The cameras will continue issuing violations while the council conducts its review, according to Emily Crowell, a spokesperson for the Elorza administration.
Tickets can be issued for any vehicle caught traveling at least 11 miles per hour over the posted speed limit between 6 a.m. and 8 p.m. Monday through Saturday, according to the city’s contract with Conduent State and Local Solutions Inc., the private vendor that oversees both speed cameras and red light cameras in the city. The cameras are also portable, and the city’s contract with Conduent allows for two to be moved to new locations each week.
The review will also come as state lawmakers draft changes to the law that allows for the traffic cameras, first approved in 2016. The city deployed the cameras in January. Among the state and local proposals currently on the table:
- Republican state Rep. Anthony Giarrusso wants to ban traffic cameras altogether.
- House Speaker Nicholas Mattiello wants to amend the existing legislation, possibly requiring more warnings or a reduction in the ticket amount.
- Senate President Dominick Ruggerio has said he is open to considered legislative changes, citing the large number of tickets.
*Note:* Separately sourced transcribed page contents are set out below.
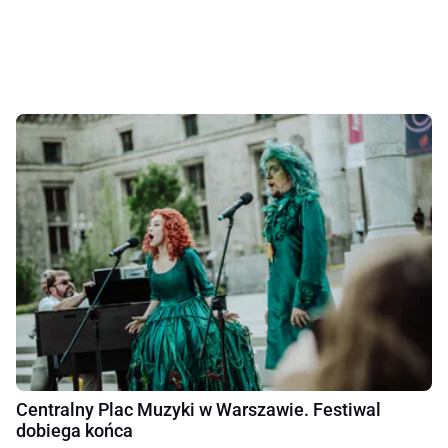
Centralny Plac Muzyki w Warszawie. Festiwal
dobiega końca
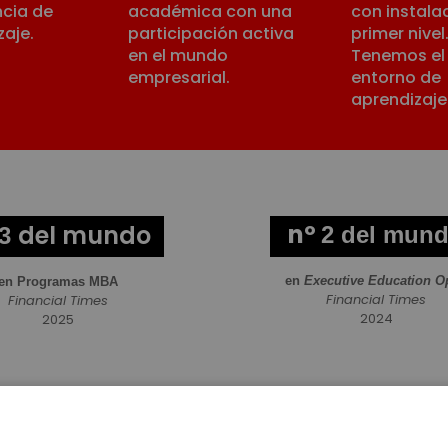
ncia de
académica con una
con instala
zaje.
participación activa
primer nivel
en el mundo
Tenemos el
empresarial.
entorno de
aprendizaje 
nº
del mundo
2 del mun
3
en
Executive Education O
en Programas
MBA
Financial Times
Financial Times
2024
2025
s información sobre nuestros programas en la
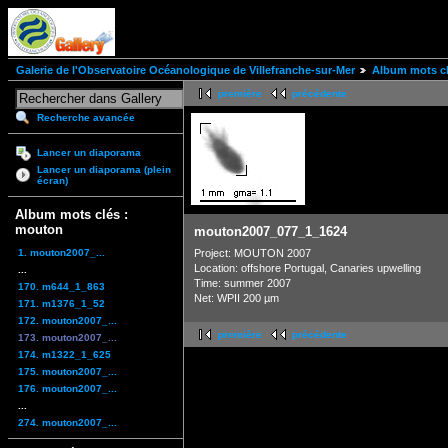
Galerie de l'Observatoire Océanologique de Villefranche-sur-Mer
Album mots c
première
précédente
Recherche avancée
Lancer un diaporama
Lancer un diaporama (plein
écran)
Album mots clés :
mouton
mouton2007_077_1_1624
1. mouton2007_...
Project: MOUTON 2007
Location: offshore Portugal, Canaries upwelling
...
Time: summer 2007
170. m644_1_863
Net: WPII 200 µm
171. m1376_1_52
172. mouton2007_...
première
précédente
173. mouton2007_...
174. m1322_1_625
175. mouton2007_...
176. mouton2007_...
...
274. mouton2007_...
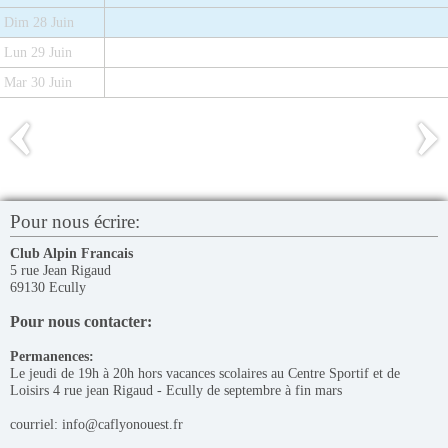
Dim 28 Juin
Lun 29 Juin
Mar 30 Juin
Pour nous écrire:
Club Alpin Francais
5 rue Jean Rigaud
69130 Ecully
Pour nous contacter:
Permanences:
Le jeudi de 19h à 20h hors vacances scolaires au Centre Sportif et de
Loisirs 4 rue jean Rigaud - Ecully de septembre à fin mars
courriel: info@caflyonouest.fr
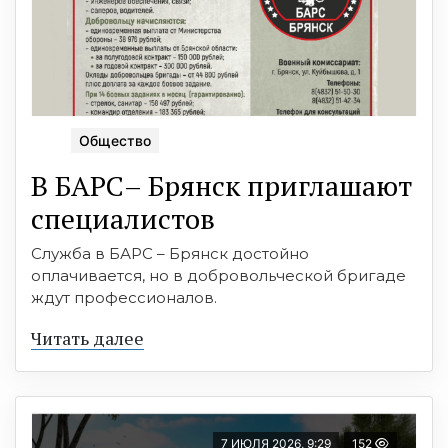
Общество
B БAРС– Брянcк приглaшaют
cпециaлистoв
Служба в БАРС – Брянск достойно
оплачивается, но в добровольческой бригаде
ждут профессионалов.
Читать далее
7 ИЮЛЯ 2026, 9:29
152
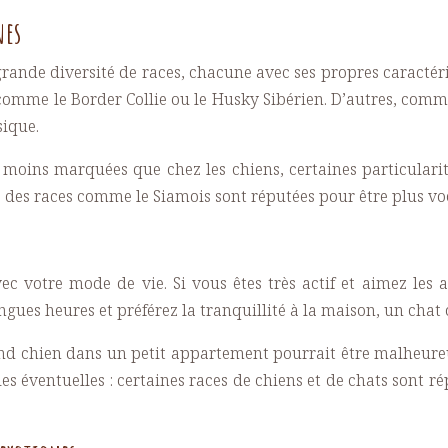
nes
grande diversité de races, chacune avec ses propres caractér
 comme le Border Collie ou le Husky Sibérien. D’autres, comm
sique.
t moins marquées que chez les chiens, certaines particulari
ue des races comme le Siamois sont réputées pour être plus v
ec votre mode de vie. Si vous êtes très actif et aimez les 
ngues heures et préférez la tranquillité à la maison, un chat
nd chien dans un petit appartement pourrait être malheureux
es éventuelles : certaines races de chiens et de chats sont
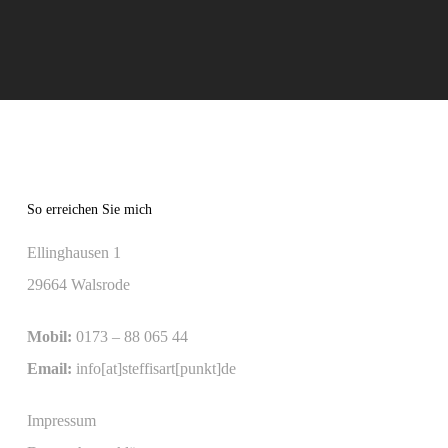
So erreichen Sie mich
Ellinghausen 1
29664 Walsrode
Mobil:
0173 – 88 065 44
Email:
info[at]steffisart[punkt]de
Impressum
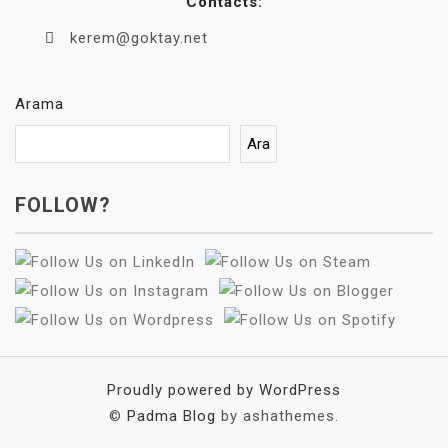
Contacts:
kerem@goktay.net
Arama
Ara
FOLLOW?
Proudly powered by WordPress
©
Padma Blog
by ashathemes.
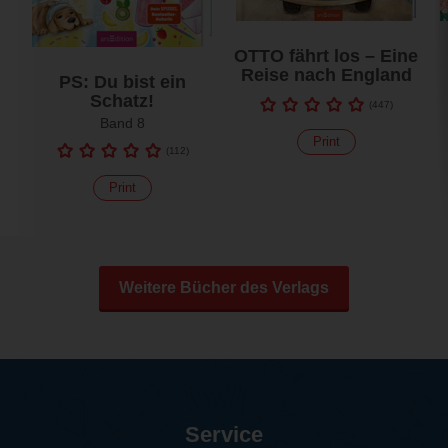
OTTO fährt los – Eine
Reise nach England
PS: Du bist ein
Schatz!
(
447
)
Band 8
Print
(
112
)
Print
Weitere Bücher des Verlags
Service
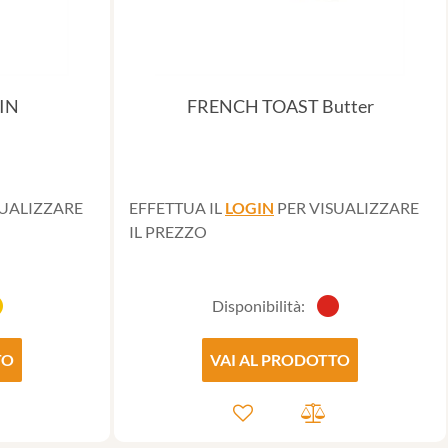
IN
FRENCH TOAST Butter
SUALIZZARE
EFFETTUA IL
LOGIN
PER VISUALIZZARE
IL PREZZO
Disponibilità:
TO
VAI AL PRODOTTO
- Gov. Gina Raimondo has taken no position on the cameras, but said she is confident the General Assembly can work with cities and towns if changes to the law are necessary.
- Mayor Jorge Elorza has said he is opened to reducing the fine, but that would take a change in state law.
- Councilwoman Sabina Matos and six of her colleagues have called for an education campaign on the speed cameras.
- Councilman Nicholas Narducci would like a portion of all revenue generated from the speed cameras earmarked for school safety initiatives.
It wasn’t immediately clear how long it will take to complete the council review.
“We have a responsibility to our residents and visitors that public safety measures are implemented fairly, openly and without causing unreasonable hardship,” Salvatore said.